Maine v. Taylor: Background
To protect its fishing waters from non-native species and parasites, the state of Maine banned the importation of live batfish. Robert Taylor, the owner of the bait business, violated this law and as a result was prosecuted by Maine authorities.
The case of Maine v. Taylor was a landmark Supreme Court matter that ruled there was an exception to the rule of dormant commerce clause.
Maine v. Taylor: The Question
The case of Maine v. Taylor asked the question of whether or not the Maine law unconstitutionally burdened interstate commerce because of a violation of the Commerce Clause.
Maine v. Taylor: The Decision
In an 8 to 1 decision the United States Supreme Court ruled that the Maine law did not unconstitutionally burden interstate commerce and thus did not violate the Commerce Clause to the United States Constitution.
The United States Supreme Court in Maine v. Taylor held that the limitation imposed by the Federal Commerce Clause regarding state regulatory powers was not absolute and that individual states retained authority under their general enforcement or police powers to regulate matters of local concern.

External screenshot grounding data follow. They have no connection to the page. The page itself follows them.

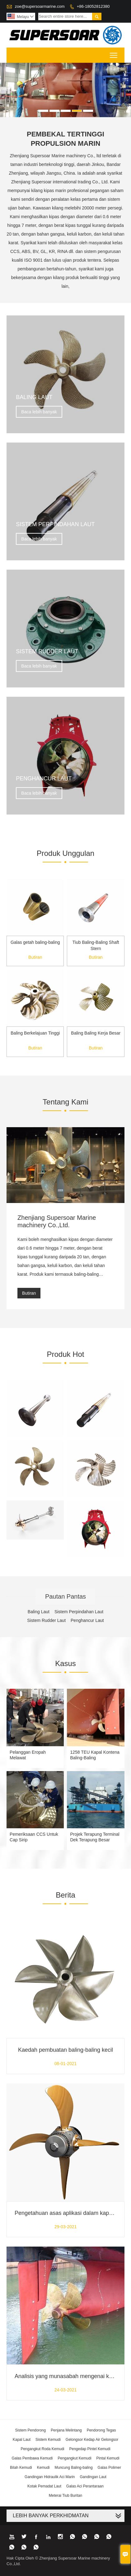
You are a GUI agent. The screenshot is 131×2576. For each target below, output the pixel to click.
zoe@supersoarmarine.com (40, 6)
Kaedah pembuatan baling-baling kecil (65, 2050)
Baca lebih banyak (39, 411)
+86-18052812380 (93, 6)
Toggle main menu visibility (114, 53)
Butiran (35, 957)
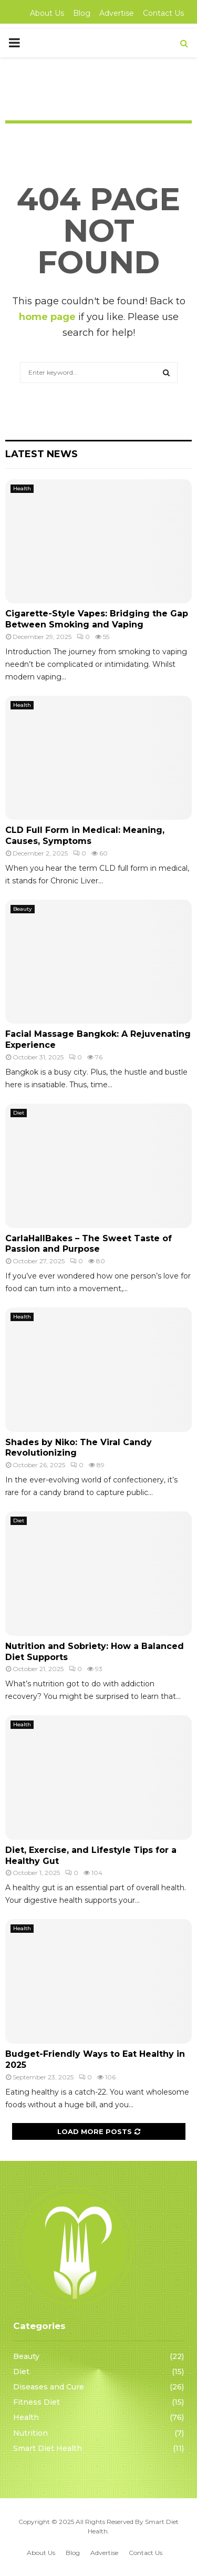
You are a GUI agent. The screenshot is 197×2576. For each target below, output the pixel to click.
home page (47, 317)
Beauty (22, 908)
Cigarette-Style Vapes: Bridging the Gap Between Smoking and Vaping (96, 619)
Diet (18, 1112)
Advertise (116, 13)
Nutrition (30, 2433)
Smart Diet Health (47, 2448)
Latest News (41, 454)
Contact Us (163, 13)
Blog (81, 13)
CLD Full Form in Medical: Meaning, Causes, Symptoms (84, 835)
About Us (47, 13)
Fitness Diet (36, 2402)
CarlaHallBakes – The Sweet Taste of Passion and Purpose (88, 1243)
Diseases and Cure (48, 2387)
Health (22, 488)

The United States Supreme Court found that the state’s ban on the importation of batfish served a legitimate purpose to the locality. The Supreme Court in Maine v. Taylor found that this ban would not be made available or effective by any other nondiscriminatory alternatives. Additionally, in Maine v. Taylor the United States Supreme Court argued that the ban on batfish was not a simple case of “arbitrary discrimination against interstate commerce.”
The case of Maine v. Taylor solidified the notion that discriminatory laws may be upheld if they serve legitimate local purposes that may not adequately be served by available alternatives. The ruling in Maine v. Taylor ultimately held that individual states may ban the importation of out-of-state goods within the flow of commerce. That said, this ban may only be enacted if the ban serves a legitimate local concern and there are no other means of protecting said interest.
Maine v. Taylor
One of the most interesting aspects of the Supreme Court is that it has to rule on so many different types of cases. It seems like a Supreme Court case can come from anywhere—not just Congressional committees and high-profile cases, but from places like a small bait shop in Maine. The case of Maine v. Taylor involved whether a small business owner there had the right to import bait fish from another state into Maine, or whether the state was allowed to restrict this importation.
The Maine Law and Its Justifications
According to Maine's state laws, it was not legal to import any live fish to be used for the purposes of fishing bait. The reason that this law was passed was not as a protectionist measure for local fisheries, but rather because the state worried that imported bait fish could potentially contain toxins or carry diseases which could then become part of the ecosystems of Maine's lakes, rivers, and coastal areas.
The state of Maine also worried because it is difficult to tell whether all fish being imported are the same species. Even a few members of a foreign invasive species would be enough to significantly disrupt local waterways and fish species.
The Case Begins
Robert J. Taylor owned a small bait shop in Maine. He knew that Maine had banned the importation of bait fish for businesses like his, but violated the law intentionally to purchase 158,000 golden minnows for his business. Before the thousands of fish could arrive at Taylor's bait shop, though, they were intercepted.
Taylor was accused not in a state court for violating Maine's law, but rather in federal court for violating the Lacey Act Amendments of 1981. This law makes it a federal crime to import or export fish or wildlife that was sold illegally according to state law. When the case went to court, Taylor asked the trial court to dismiss the case, because he argued that the law constituted an illegal restriction of interstate commerce.
The trial court found in the state of Maine's favor, ruling that the law was in fact constitutional and that the case could proceed, at which point Taylor issued a conditional guilty plea. When Taylor appealed the dismissal to the First Circuit Court of Appeals in Maine v. Taylor, though, the court surprised many observers by deciding that Taylor was right and the statute was an illegally broad restriction on trade.
The Supreme Court's Decision
The court ruled that a high level of scrutiny should be applied to any laws that, like Maine's, were quite broad in their effect and regulated a large amount of interstate commerce. However, they also ruled that Maine v. Taylor met all of their tests for the higher level of scrutiny required. According to experts at the trial level, there was no good way for the state to detect whether a shipment of bait fish contained fish that could be considered invasive species, or if it contained fish parasites that could infect the fish already living in Maine.
The court ruled that given the valid and compelling purpose of the law, there was no narrower way that the purpose could be accomplished, and that this meant the restriction was constitutional in spite of its broad construction.